[comp.lang.prolog] Difficulty of DCGS -- a clarification

ok@quintus.UUCP (Richard A. O'Keefe) (04/30/88)

Fernando has pointed out that my recent posting may be confusing.
For a graph with |V| vertices and |E| edges, it is obviously
possible to parse the list that represents it using the grammar
Gk in time O(|V|**k x |E|).  For fixed k, this is polynomial in
the size of the *input*.  What it is exponential in is the size
of the *grammar*.

It should be obvious that function-free DCGs can be parsed in time
polynomial in the size of the input.  Suppose that there are |C|
distinct constants, and that a particular rule contains N variables.
Then that rule corresponds to at most |C|**N rules with all arguments
ground.  In the worst case, |C| and |N| can both be O(|G|).
Now Earley's algorithm takes time O(|G|**2 x |L|**3) to parse a list
of length |L|, so we can parse a string of length |L| according to
a function-free DCG in time O(|G|**|G| x |L|**3), which is polynomial
in |L|.  But the multiplier can be _huge_.

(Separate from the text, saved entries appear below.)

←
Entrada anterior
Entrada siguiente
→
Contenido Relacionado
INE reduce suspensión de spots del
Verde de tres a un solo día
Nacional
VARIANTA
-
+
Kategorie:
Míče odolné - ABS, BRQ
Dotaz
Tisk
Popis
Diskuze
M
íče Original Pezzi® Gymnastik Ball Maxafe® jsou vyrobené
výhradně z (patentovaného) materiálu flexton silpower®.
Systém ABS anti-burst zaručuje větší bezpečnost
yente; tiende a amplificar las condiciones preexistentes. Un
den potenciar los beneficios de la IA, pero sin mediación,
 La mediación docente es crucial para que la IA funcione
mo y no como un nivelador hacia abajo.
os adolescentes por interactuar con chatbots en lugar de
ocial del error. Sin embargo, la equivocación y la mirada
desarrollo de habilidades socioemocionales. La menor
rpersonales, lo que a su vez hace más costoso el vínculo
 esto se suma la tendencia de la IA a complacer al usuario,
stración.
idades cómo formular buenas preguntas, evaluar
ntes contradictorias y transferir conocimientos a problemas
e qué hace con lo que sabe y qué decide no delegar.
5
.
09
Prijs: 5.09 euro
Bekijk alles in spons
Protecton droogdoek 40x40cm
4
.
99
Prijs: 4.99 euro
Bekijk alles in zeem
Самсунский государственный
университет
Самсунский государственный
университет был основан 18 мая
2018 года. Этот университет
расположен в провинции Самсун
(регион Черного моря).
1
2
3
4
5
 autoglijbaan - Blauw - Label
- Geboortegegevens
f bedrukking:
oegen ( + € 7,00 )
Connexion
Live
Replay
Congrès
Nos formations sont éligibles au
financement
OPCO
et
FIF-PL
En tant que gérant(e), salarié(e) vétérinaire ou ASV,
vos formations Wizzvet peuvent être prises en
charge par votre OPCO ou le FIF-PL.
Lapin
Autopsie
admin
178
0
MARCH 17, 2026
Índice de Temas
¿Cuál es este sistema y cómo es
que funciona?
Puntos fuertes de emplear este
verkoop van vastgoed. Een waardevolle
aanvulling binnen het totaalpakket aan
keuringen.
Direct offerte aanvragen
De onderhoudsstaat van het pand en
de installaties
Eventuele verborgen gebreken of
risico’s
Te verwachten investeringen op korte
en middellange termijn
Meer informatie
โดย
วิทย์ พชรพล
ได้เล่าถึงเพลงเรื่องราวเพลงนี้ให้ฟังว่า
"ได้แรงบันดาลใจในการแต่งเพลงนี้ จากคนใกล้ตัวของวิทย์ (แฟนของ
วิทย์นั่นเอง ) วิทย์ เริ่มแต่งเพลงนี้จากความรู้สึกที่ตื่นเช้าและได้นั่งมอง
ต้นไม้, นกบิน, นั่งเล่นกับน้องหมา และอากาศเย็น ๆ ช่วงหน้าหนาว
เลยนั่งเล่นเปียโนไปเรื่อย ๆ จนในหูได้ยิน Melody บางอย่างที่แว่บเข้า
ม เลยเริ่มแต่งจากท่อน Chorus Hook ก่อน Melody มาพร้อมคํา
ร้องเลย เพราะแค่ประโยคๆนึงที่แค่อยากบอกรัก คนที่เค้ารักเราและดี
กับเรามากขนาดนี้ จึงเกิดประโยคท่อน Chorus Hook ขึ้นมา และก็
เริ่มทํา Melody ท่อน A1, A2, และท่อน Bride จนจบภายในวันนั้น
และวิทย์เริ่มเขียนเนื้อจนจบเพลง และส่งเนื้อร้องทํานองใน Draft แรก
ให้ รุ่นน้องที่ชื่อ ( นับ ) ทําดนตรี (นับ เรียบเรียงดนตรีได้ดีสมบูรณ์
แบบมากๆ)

Hmmm.  I think there is a big difference here between function-free DCGs
where terminals can only be constants (to which the |G|**|G| x |L|**3
bound is applicable) and ones where terminals in rules can be variables
(still, I think, polynomial, but the degree depends on the grammar).

There's an interesting correspondence between this example and BB&R's
analysis of Sheiber's method for parsing ID/LP grammars.  They show
that his method can require exponential time, but to do that you have
to devote most of the bulk of the grammar to a few very long rules.
If there is a smallish length bound on rules (and practical grammars
tend to have lots of short rules) Sheiber's algorithm is polynomial,
even in grammar size.

It's not without significance that the transitive closure and vertex
cover examples both required the arity of the terms to be unbounded.
Natural language grammars tend to have lots of rules all of which are
fairly short (I think any rule with more than say 6 elements on its
right would be pretty grossly implausible), and the number of agreement
features is usually pretty small.

I should make it clear that these postings are to be read as the results
of a beginner in the field who is hoping to provoke some discussion.